In the summer of 1814, Captain George Stiles (1760-1819), veteran sea captain of Fell’s Point issued a recruitment notice for those to enroll in this amphibious corps of 200 seamen and maritime artisans. The First Marine Artillery of the Union was organized in 1808 as a naval militia corps under the auspices of the City of Baltimore. During the War of 1812 “they were as a host to Baltimore.” This indefatigable corps of seamen built the marine dual gun batteries at Fort McHenry, Fort Babcock, and the Lazaretto as well as manning the gunboats of the harbor. In September 1814 they were stationed upon the defenses of Hampstead Hill (Patterson Park).

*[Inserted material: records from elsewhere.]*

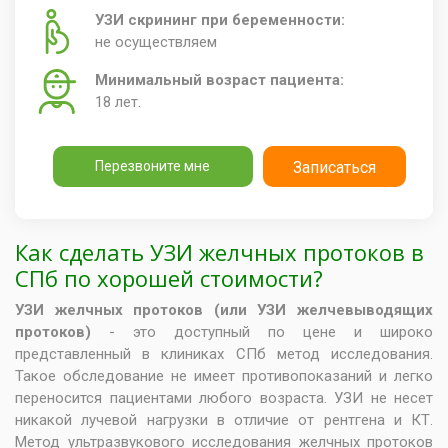
УЗИ скрининг при беременности:
не осуществляем
Минимальный возраст пациента:
18 лет.
Перезвоните мне
Записаться
Как сделать УЗИ желчных протоков в
СПб по хорошей стоимости?
УЗИ желчных протоков (или УЗИ желчевыводящих
протоков)
- это доступный по цене и широко
представленный в клиниках СПб метод исследования.
Такое обследование не имеет противопоказаний и легко
переносится пациентами любого возраста. УЗИ не несет
никакой лучевой нагрузки в отличие от рентгена и КТ.
Метод ультразвукового исследования желчных протоков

First Marine Artillery on the Union
Meet at your gunhouse at 3 o’clock on Saturday next, in uniform complete, to exercise the heavy field ordnance. Knowing as you do, that the weight of this metal requires much strength, renders it unnecessary for any entreaties to be advanced by your captain, for your prompt attendance.
The object of this early hour is to admit agreeable to your constitution, new members; we have a right to expect every master and mate in port. The cloud gathers fast and heavy in the East, and all hands are called – few, very few, are the number of masters or mates belonging to this port that will be justified in excusing themselves from service by one of their skippers not being so firm as the other, or that he has seen five or forty; if he cannot sponge and ram as well as his messmates, he can pass a cartridge.
It is well known by all Tars the just stigma that is fixed by the ship’s crew on the man that skulks below, or under the lee of the long boat, when all hands are called; their services were not wanting until the present; but now your city calls all to arms, you are therefore invited and entreated to fall into our ranks.
Many 18 pounders are already manned and many more fit for service; come and join as we give a long pull, a strong pull and a pull altogether – and save the ship.
By order of the Captain, ROBT. G. HENDERSON, Secretary.